Wallstreet InsightTuesday, Oct 22, 2024 8:12 am ET
1min read

RTX shares continue to gain momentum as the company reported better-than-expected earnings and raised its guidance for the full year, boosted by a record backlog of $221 billion. The stock rose more than 2% in premarket trading.

 Highlights:

Adjusted Sales: $20.1 billion, up 6% year-over-year, beating the $19.84 billion consensus.

Net Income: $1.47 billion, or $1.09 per share, compared with net loss 984 million, or -68 cents per share, in the same quarter last year. Excluding one-time items, adjusted earnings were $1.45 per share, easily beating the expected $1.34 per share, translating to a 16% year-over-year increase.

RTX delivered another strong quarter of organic sales growth, adjusted segment margin expansion, and free cash flow, said RTX President and CEO Chris Calio. Demand across our portfolio, particularly within commercial aftermarket and defense, remains robust and gives us the confidence to again raise our full year outlook for adjusted sales and adjusted EPS.

The aerospace and defense company raised its adjusted sales guidance to between $79.25 billion and $79.75 billion for the full year, up from the prior guidance of $78.75 billion to $79.5 billion.
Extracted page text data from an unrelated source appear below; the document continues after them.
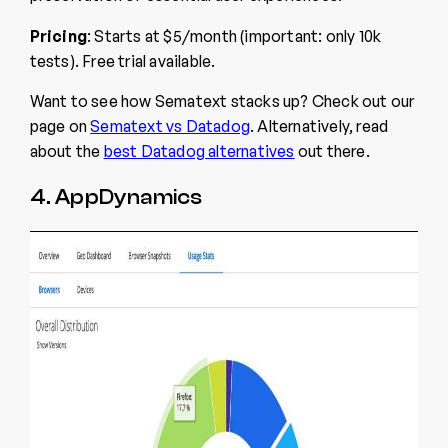
Pricing
: Starts at $5/month (important: only 10k
tests). Free trial available.
Want to see how Sematext stacks up? Check out our
page on
Sematext vs Datadog
. Alternatively, read
about the
best Datadog alternatives
out there.
4. AppDynamics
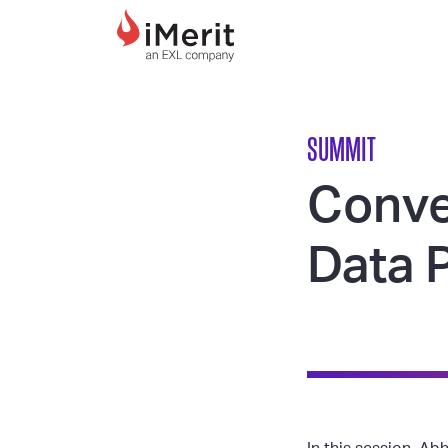
MAIN NAVIGATI
SUMMIT
Conve
Data 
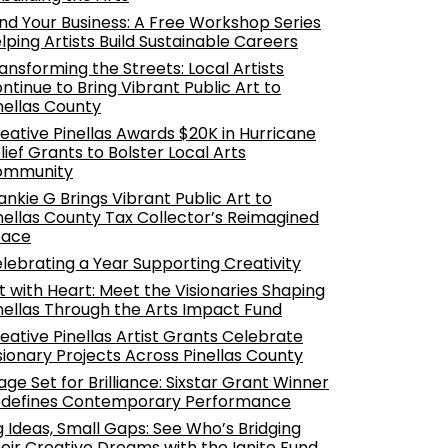
nd Your Business: A Free Workshop Series
lping Artists Build Sustainable Careers
ansforming the Streets: Local Artists
ntinue to Bring Vibrant Public Art to
nellas County
eative Pinellas Awards $20K in Hurricane
lief Grants to Bolster Local Arts
ommunity
ankie G Brings Vibrant Public Art to
nellas County Tax Collector’s Reimagined
pace
lebrating a Year Supporting Creativity
t with Heart: Meet the Visionaries Shaping
nellas Through the Arts Impact Fund
eative Pinellas Artist Grants Celebrate
sionary Projects Across Pinellas County
age Set for Brilliance: Sixstar Grant Winner
defines Contemporary Performance
g Ideas, Small Gaps: See Who’s Bridging
eir Creative Dreams with the Ignite Fund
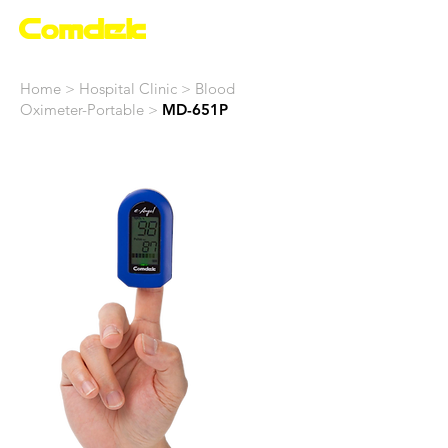
Home > Hospital Clinic >
Blood
Oximeter-Portable
>
MD-651P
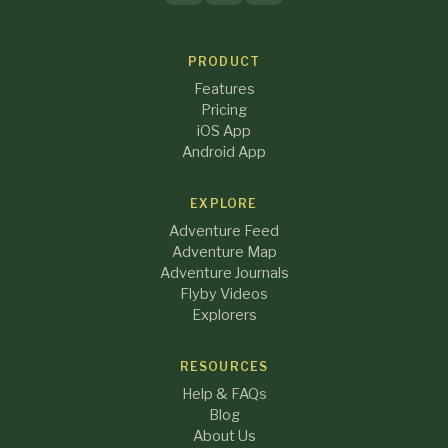
PRODUCT
Features
Pricing
iOS App
Android App
EXPLORE
Adventure Feed
Adventure Map
Adventure Journals
Flyby Videos
Explorers
RESOURCES
Help & FAQs
Blog
About Us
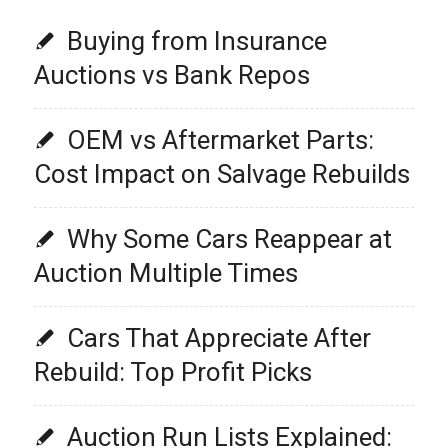
Buying from Insurance
Auctions vs Bank Repos
OEM vs Aftermarket Parts:
Cost Impact on Salvage Rebuilds
Why Some Cars Reappear at
Auction Multiple Times
Cars That Appreciate After
Rebuild: Top Profit Picks
Auction Run Lists Explained:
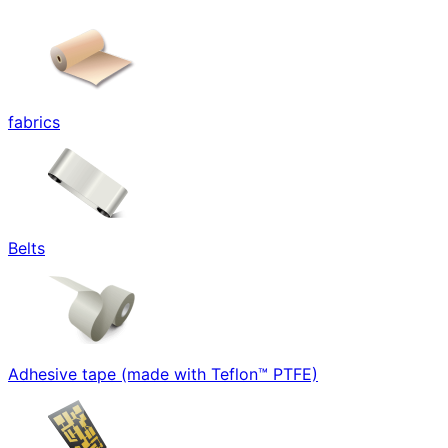
fabrics
Belts
Adhesive tape (made with Teflon™ PTFE)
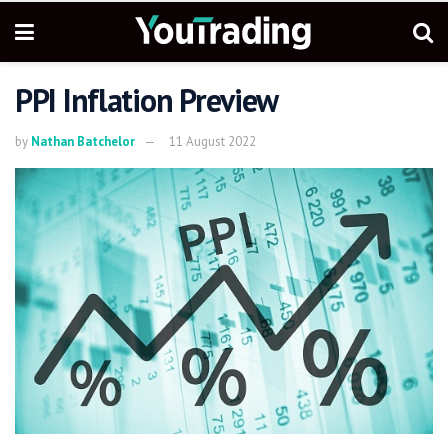
PPI Inflation Preview
by
Nathan Batchelor
11 August 2022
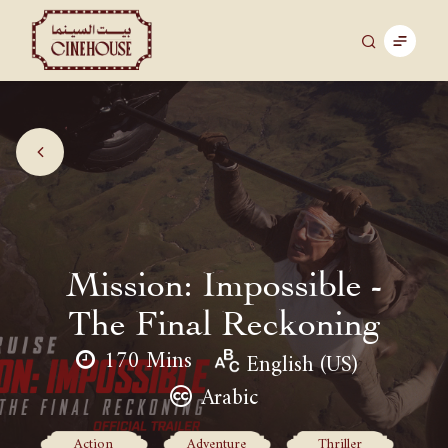
Mission: Impossible -
The Final Reckoning
170 Mins
English (US)
Arabic
Action
Adventure
Thriller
It now expects adjusted earnings of $5.50 to $5.58 per share, up from previous guidance of up to $5.45 per share.

Segment Results:

Collins Aerospace: Reported sales of $7,075 million, up 7% year-over-year. The increase in sales was driven by a 14% increase in defense and a 9% increase in commercial aftermarket, partially offset by an 8% decrease in commercial OE. Operating profit increased by 5% to $1.096 billion.
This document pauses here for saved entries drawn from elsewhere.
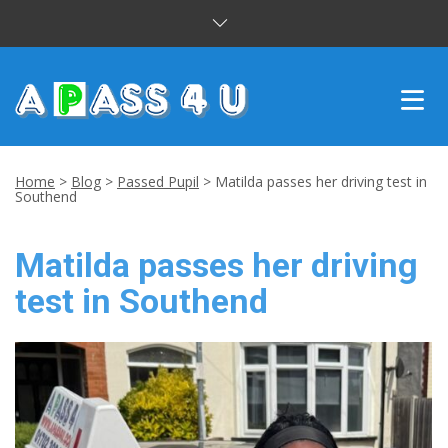
INTENSIVE COURSES
Home
>
Blog
>
Passed Pupil
>
Matilda passes her driving test in
Southend
DRIVING LESSONS
Matilda passes her driving
CUSTOMER REVIEWS
test in Southend
BLOG
CONTACT US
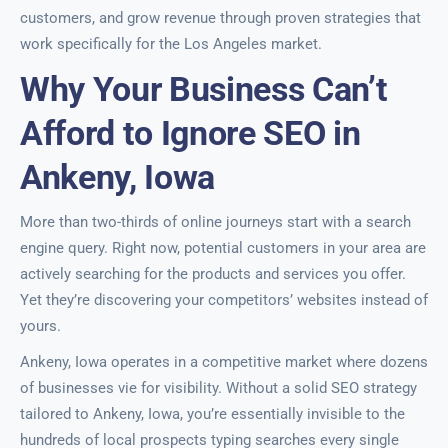
customers, and grow revenue through proven strategies that
work specifically for the Los Angeles market.
Why Your Business Can’t
Afford to Ignore SEO in
Ankeny, Iowa
More than two-thirds of online journeys start with a search
engine query. Right now, potential customers in your area are
actively searching for the products and services you offer.
Yet they’re discovering your competitors’ websites instead of
yours.
Ankeny, Iowa operates in a competitive market where dozens
of businesses vie for visibility. Without a solid SEO strategy
tailored to Ankeny, Iowa, you’re essentially invisible to the
hundreds of local prospects typing searches every single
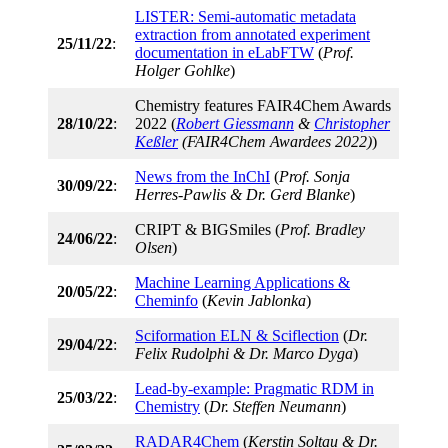
LISTER: Semi-automatic metadata
extraction from annotated experiment
25/11/22
:
documentation in eLabFTW
(
Prof.
Holger Gohlke
)
Chemistry features FAIR4Chem Awards
28/10/22
:
2022 (
Robert Giessmann
&
Christopher
Keßler
(FAIR4Chem Awardees 2022)
)
News from the InChI
(
Prof. Sonja
30/09/22
:
Herres-Pawlis & Dr. Gerd Blanke
)
CRIPT & BIGSmiles (
Prof. Bradley
24/06/22
:
Olsen
)
Machine Learning Applications &
20/05/22
:
Cheminfo
(
Kevin Jablonka
)
Sciformation ELN & Sciflection
(
Dr.
29/04/22
:
Felix Rudolphi & Dr. Marco Dyga
)
Lead-by-example: Pragmatic RDM in
25/03/22
:
Chemistry
(
Dr. Steffen Neumann
)
RADAR4Chem
(
Kerstin Soltau & Dr.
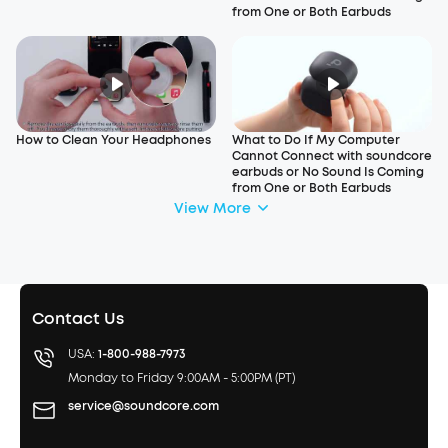
from One or Both Earbuds
How to Clean Your Headphones
What to Do If My Computer
Cannot Connect with soundcore
earbuds or No Sound Is Coming
from One or Both Earbuds
View More
Contact Us
USA:
1-800-988-7973
Monday to Friday 9:00AM - 5:00PM (PT)
service@soundcore.com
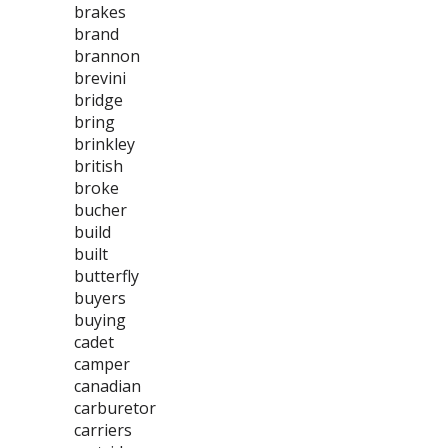
brakes
brand
brannon
brevini
bridge
bring
brinkley
british
broke
bucher
build
built
butterfly
buyers
buying
cadet
camper
canadian
carburetor
carriers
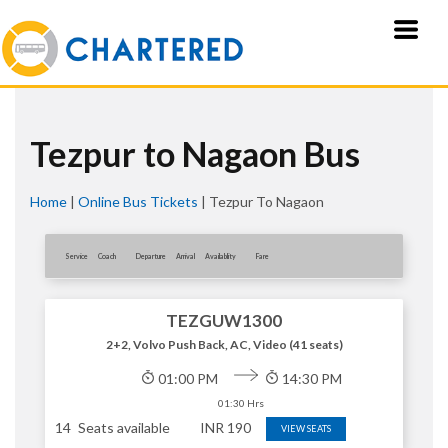
Tezpur to Nagaon Bus
Home
|
Online Bus Tickets
|
Tezpur To Nagaon
Service
Coach
Departure
Arrival
Availablity
Fare
TEZGUW1300
2+2, Volvo Push Back, AC, Video (41 seats)
01:00 PM
14:30 PM
01:30 Hrs
14
Seats available
INR
190
VIEW SEATS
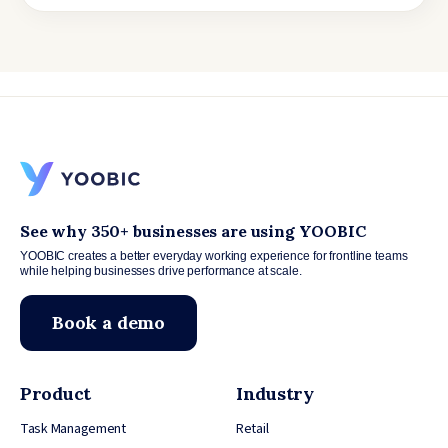
See why 350+ businesses are using YOOBIC
YOOBIC creates a better everyday working experience for frontline teams
while helping businesses drive performance at scale.
Book a demo
Product
Industry
Task Management
Retail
Pratt & Whitney: Reported sales of $7,239 million, up 14% year-over-year, driven by a 13% increase in commercial aftermarket, a 20% increase in military, and a 9% increase in commercial OE. Adjusted operating profits surged 45% to $597 million.

Raytheon: Reported sales of $6,386 million, down 1% year-over-year due to the divestiture of the Cybersecurity, Intelligence, and Services business and lower volume on air and space defense systems. However, operating profits saw a 16% increase to $661 million.

Overall, RTX continues to benefit from escalating geopolitical tensions in the Middle East, the Russia-Ukraine conflict, and increasing demand for its defense and aerospace products. The company's backlog continues to grow, contributing to its strong performance. The stock has already jumped 52% year-to-date.